[llvm] [MachineCopyPropagation] Recognise and delete no-op moves produced after forwarded uses (PR #129889)
Martin Storsjö via llvm-commits
llvm-commits at lists.llvm.org
Fri Apr 25 06:25:47 PDT 2025
mstorsjo wrote:
Hi Alex!
Sorry to say, but this commit seems to have introduced a miscompilation for aarch64 targets. When compiling Clang for aarch64-w64-mingw32 (possibly any aarch64 Windows, possibly any aarch64 target) from a Clang source version at 378ac572accc6d14ed36136f261951f8607a9169 or later, with a Clang version including this commit, then the resulting Clang binary would crash when compiling - but not always.

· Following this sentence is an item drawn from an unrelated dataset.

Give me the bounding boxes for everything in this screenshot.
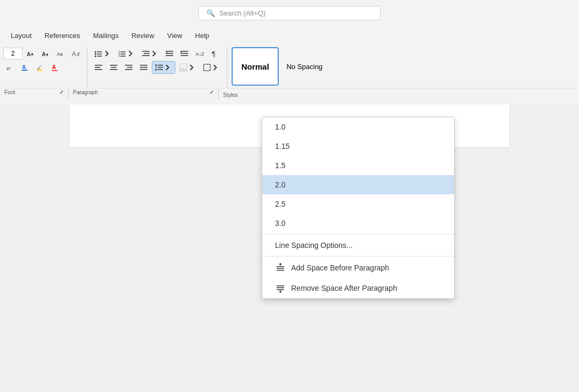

(I didn't notice this right away, as I don't have full continuous testing of Clang running on Windows on ARM, I only test some cross compiled applications like ffmpeg, in my local nightly testing. But as free github actions runners with Windows on ARM is available now, I should be able to test this continuously; that's how I noticed the issue, when testing out such setups.)
In any case, once pinpointed, the issue looks quite clear. The issue can be reproduced with https://martin.st/temp/DAGCombiner-preproc.cpp.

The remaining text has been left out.